Why is ISO 8859 important you might ask? Well, here is why:
the ISO 8859-1 (also called ISO-Latin) character set is the one
used for HTTP (the transport protocol for web documents) and is also
used in the creation of HTML documents. This character set contains
all characters necessary to type all major West European languages
and is also the preferred encoding on the Internet. The following
languages are supported under the ISO 8859-1 character set:
|
Afrikaans Faeroese Irish |
Basque Finnish Italian |
Catalan French Norwegian |
Danish Galician Portuguese |
Dutch German Spanish |
English Icelandic Swedish |
|
- ISO 8859-1 Characters - To Encode or Not To Encode?
- It is acceptable to leave all ISO 8859-1 characters as unencoded
character octets, but there can be no guarantee that all destination
systems will understand all of the characters. In order to increase
portability/viewability of the entire character set, the HTML language
additionally offers alternative representations of all ISO 8859-1
characters using coded entity representations. A special syntax
is used to represent these Character
Entities using either a number reference or a shorthand mnemonic
word.
These 'safe' entities are created using characters from the US ASCII (ISO 646)

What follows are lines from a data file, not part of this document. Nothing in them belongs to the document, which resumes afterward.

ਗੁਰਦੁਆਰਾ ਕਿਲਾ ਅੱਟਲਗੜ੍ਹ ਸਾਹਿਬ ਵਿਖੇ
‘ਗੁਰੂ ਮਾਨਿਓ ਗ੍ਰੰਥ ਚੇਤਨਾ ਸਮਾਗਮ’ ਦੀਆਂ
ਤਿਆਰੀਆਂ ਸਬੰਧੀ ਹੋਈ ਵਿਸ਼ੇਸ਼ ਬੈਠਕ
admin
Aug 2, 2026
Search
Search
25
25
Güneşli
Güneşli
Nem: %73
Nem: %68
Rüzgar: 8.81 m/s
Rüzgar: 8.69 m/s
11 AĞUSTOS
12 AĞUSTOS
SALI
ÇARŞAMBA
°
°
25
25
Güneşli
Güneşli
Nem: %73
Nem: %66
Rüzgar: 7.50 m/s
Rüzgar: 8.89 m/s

character set. Interestingly enough, the first half of the ISO 8859-1
set (character positions 000-127) are identical to those used in the
US ASCII set. In fact, ASCII is always the 0-127 character
position subset used in ALL ISO-8859 character sets. If safe
character entity references are created using a safe portion of the
ISO 8859-1 set, which characters in the ISO 8859-1 set need to be
encoded, and which format should be used?
-
- Positions 000-031 and 127-159:
- The characters in the first range are non-printing characters in
the HTML context and are not of any real interest to the discussion
of HTML. The second range is earmarked for extended control
characters, and is not used for encoding characters in HTML. The
reason for this is to maintain interoperability with 7 bit devices
or when the 8th bit gets stripped by faulty software. Some operating
systems may use this special range for access of text characters,
but this can not be relied upon.
- Positions 032-064:
- Includes common English punctuation and Roman numerical digits.

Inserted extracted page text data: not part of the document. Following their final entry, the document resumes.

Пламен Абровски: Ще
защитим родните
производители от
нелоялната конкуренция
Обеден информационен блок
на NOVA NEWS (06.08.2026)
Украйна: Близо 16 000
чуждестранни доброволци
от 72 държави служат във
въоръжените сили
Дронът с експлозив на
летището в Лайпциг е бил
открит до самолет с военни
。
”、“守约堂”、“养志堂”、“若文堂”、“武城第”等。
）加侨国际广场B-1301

This range does not need to be encoded except for the the four
reserved HTML characters (quote,
ampersand, less than or greater than characters.)
- Positions 065-126:
- Includes uppercase and lowercase letters (A-Z and a-z) as well as
common English punctuation. These characters do not need to
be encoded.
- Positions 159-191:
- These represent special symbols. It is always safest to encode
this range as character entities (numbered or named) to ensure
better portability. This range has only recently gained Named
Entity support for most of the characters so using Numbered
Entities is recommended.
- Positions 192-255:
- These represent special upper and lower case accented national
characters. It is always safes to encode this range as character
entities (numbered or named) to ensure better portability. The HTML
specifications suggest encoding this range as named entities.
- Character Entity Formats - Pros and Cons
- Using &entityname;
- Pros:
- The mnemonic words are much easier to remember than the numbers.
- Official support has existed for accented Latin characters
(192-255 character range) since at least HTML 2.0. The
standards actually recommend using the named entities for this
range over the numbered entities.
- Browser support for accented Latin characters is also
very widespread.
- Cons:
- Not all browsers may support the newer entity names (160-191
range.)
- Using &#number;
- Pros:
- Support is excellent in most all browsers. It is hard to
go wrong using them.
- The entire ISO 8859-1 character set range has almost always
been addressable using this method.
- Cons:
- The numbers are harder to remember
- Special Character Cases:
- HTML Reserved characters:
(Less than, Greater than, Ampersand and Quotation mark)
- Use character entity names
- Newer commonly used entities:
- Copyright and Registered Trademark
(© and ®):
Most browsers now support the named entity versions, but it is
probably a bit safer to use the numbers instead.
- Non-breaking space ( ):
The named version is covered by most browsers now, but to be
absolutely sure use the number instead.
- Trademark:
Support is very limited,
and this character is not actually IN the ISO 8859-1 set.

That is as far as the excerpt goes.